My comment about Gone With The Wind's reputation being diminished is based primarily on the slew of articles, op-eds and film reviews which have emerged since the most recent Best Picture winner was released, 12 Years A Slave. I can assure you, if you google the names of both films together, you will find plenty of reading material comparing each film's "Story of the Old South." In fact, here are 2 quotes from Manohla Dargis, in her New York Times film review - the first quote is in fact the review's opening line!
“12 Years a Slave” isn’t the first movie about slavery in the United States — but it may be the one that finally makes it impossible for American cinema to continue to sell the ugly lies it’s been hawking for more than a century......"
"It’s at once a familiar, utterly strange and deeply American story in which the period trappings long beloved by Hollywood — the paternalistic gentry with their pretty plantations, their genteel manners and all the fiddle-dee-dee rest — are the backdrop for an outrage."
Perhaps it is unfair to compare them, each is a product of their time, but having seen "12 Years" again just last night, it is fresh in my mind.
Anyway, I also know the film has dropped a few places in various critic polls, including AFI's, though I do agree as was mentioned above, this was never a film for the Sight And Sound crowd.
So that being said, I do LOVE the film, it remains hugely entertaining and Vivien Leigh's performance and beauty have only improved with time, which is why I also mentioned I wish Warners would include all the available rare footage as bonus extras, rather than a handkerchief.
I agree about that storm of criticism being strong, but am not inclined to think that diminishes its overall public popularity.You are absolutely right that the release of "12 Years" certainly left GWTW to serve as a whipping post (just the best words I could find) for the idea that there was anything glamorous about the Old South for slaves.

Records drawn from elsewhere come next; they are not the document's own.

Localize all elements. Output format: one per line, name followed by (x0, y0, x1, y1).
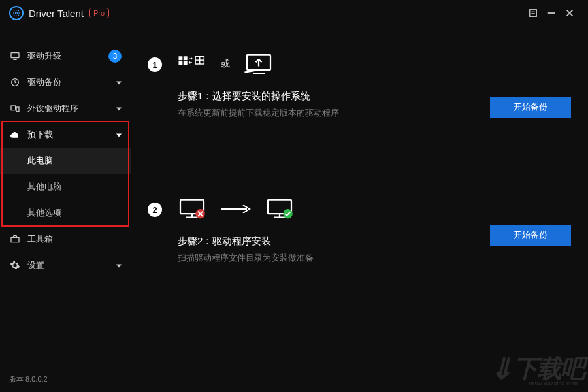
windows-swap-icon (178, 52, 206, 76)
chevron-down-icon (116, 130, 122, 140)
sidebar-item-settings[interactable]: 设置 (0, 252, 131, 278)
sidebar-subitem-other-pc[interactable]: 其他电脑 (0, 174, 131, 200)
sidebar-subitem-this-pc[interactable]: 此电脑 (0, 148, 131, 174)
svg-point-0 (16, 12, 18, 14)
svg-rect-18 (184, 56, 188, 60)
start-backup-button-2[interactable]: 开始备份 (490, 225, 571, 246)
sidebar-item-label: 驱动升级 (27, 50, 61, 62)
sidebar-item-predownload[interactable]: 预下载 (0, 122, 131, 148)
chevron-down-icon (116, 104, 122, 114)
monitor-error-icon (178, 197, 206, 221)
minimize-button[interactable] (542, 4, 561, 22)
svg-rect-1 (530, 10, 537, 17)
sidebar-item-label: 驱动备份 (27, 76, 61, 88)
monitor-upload-icon (244, 52, 273, 76)
step-number: 1 (148, 57, 162, 72)
titlebar: Driver Talent Pro (0, 0, 588, 26)
svg-rect-23 (200, 57, 203, 59)
sidebar-subitem-other-options[interactable]: 其他选项 (0, 200, 131, 226)
start-backup-button-1[interactable]: 开始备份 (490, 97, 571, 118)
sidebar-item-label: 设置 (27, 259, 44, 271)
sidebar-item-label: 工具箱 (27, 233, 53, 245)
svg-marker-10 (116, 81, 122, 84)
gear-icon (9, 259, 21, 271)
watermark: ⇓ 下载吧 www.xiazaiba.com (489, 352, 584, 385)
sidebar-item-toolbox[interactable]: 工具箱 (0, 226, 131, 252)
svg-rect-22 (196, 57, 199, 59)
svg-rect-25 (200, 61, 203, 63)
monitor-icon (9, 50, 21, 62)
pro-badge: Pro (89, 8, 109, 18)
clock-icon (9, 76, 21, 88)
svg-rect-15 (11, 237, 19, 242)
svg-marker-16 (116, 264, 122, 267)
or-text: 或 (221, 58, 230, 70)
menu-button[interactable] (524, 4, 542, 22)
step-number: 2 (148, 203, 162, 217)
svg-rect-7 (11, 53, 19, 58)
chevron-down-icon (116, 261, 122, 270)
sidebar-subitem-label: 其他电脑 (27, 181, 61, 193)
devices-icon (9, 103, 21, 114)
svg-marker-14 (116, 133, 122, 137)
sidebar-subitem-label: 其他选项 (27, 207, 61, 219)
version-label: 版本 8.0.0.2 (9, 374, 48, 384)
badge-count: 3 (108, 50, 122, 63)
toolbox-icon (9, 233, 21, 245)
svg-rect-24 (196, 61, 199, 63)
svg-rect-19 (178, 61, 182, 65)
sidebar: 驱动升级 3 驱动备份 外设驱动程序 预下载 此电脑 (0, 26, 131, 392)
chevron-down-icon (116, 78, 122, 88)
sidebar-item-driver-upgrade[interactable]: 驱动升级 3 (0, 43, 131, 69)
sidebar-item-label: 预下载 (27, 129, 53, 140)
download-glyph-icon: ⇓ (489, 352, 512, 385)
close-button[interactable] (561, 4, 579, 22)
main-content: 1 或 步骤1：选择要安装的操作系统 在系统更新前提前下载稳定版本的驱动程序 开… (131, 26, 588, 392)
svg-marker-13 (116, 107, 122, 110)
app-title: Driver Talent (29, 8, 84, 19)
sidebar-item-label: 外设驱动程序 (27, 103, 78, 114)
sidebar-subitem-label: 此电脑 (27, 155, 53, 167)
step-description: 扫描驱动程序文件目录为安装做准备 (178, 253, 571, 264)
monitor-success-icon (265, 197, 294, 221)
sidebar-item-peripheral-drivers[interactable]: 外设驱动程序 (0, 95, 131, 122)
cloud-download-icon (9, 129, 21, 140)
svg-rect-12 (16, 107, 19, 112)
svg-rect-17 (178, 56, 182, 60)
sidebar-item-driver-backup[interactable]: 驱动备份 (0, 69, 131, 95)
arrow-right-icon (221, 205, 251, 213)
svg-rect-20 (184, 61, 188, 65)
app-logo-icon (9, 6, 24, 20)
svg-rect-11 (11, 106, 16, 110)
watermark-url: www.xiazaiba.com (529, 380, 578, 387)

But what intelligent person ever thought that GWTW told the whole story? The criticism of the viewpoint and its representation has been raging since it opened. Oddly, there were even Southerners who felt that Mammy was too familiar with Scarlett and wrote protests to the producers.
It is interesting to me that Dargis had to go back to 1939 for what she considers this perpetuation: " ... American cinema to continue to sell the ugly lies it’s been hawking for more than a century......" Continue? Even now? "trappings long-beloved by Hollywood"? Like after "In This Our Life," or "Pinky" or, to stretch and say even in the 60s, "To Kill A Mockingbird?"
I have trouble thinking of any films within the last 75 years that have touched the idea of sympathetically and glamorously dealing with the fall of the Old South--much less the idea of ante-bellum South like in, say, "Jezebel."
I think Dargis still has an admiration for GWTW that I remember from her review of "Titanic" (which she did NOT like.)
I think the difference in sensibilities depends on the emphasis one gives to GWTW. I think many see GWTW as primarily a story of dramatic loss, comeuppance (for both the South and the manipulative Scarlett) and hope with redemption.
I think there is a temptation for many to pick at GWTW, but they often get the notion of a Harlequin romance that is not really there. The girl doesn't get the guy.
And even as a sugar-coated South it fails.Scarlett beats her slaves (her lovers and her sister) and when she comes back to the plantation the slaves are all gone, but two.
The story does not, nor is it intended to tell the slaves' story and would be reprehensibly inadequate if it tried.
But I heard someone say "If you want to see black slaves get downtrodden and die, see "12 Years A Slave." If you want to see their masters get downtrodden and die, see "Gone With the Wind."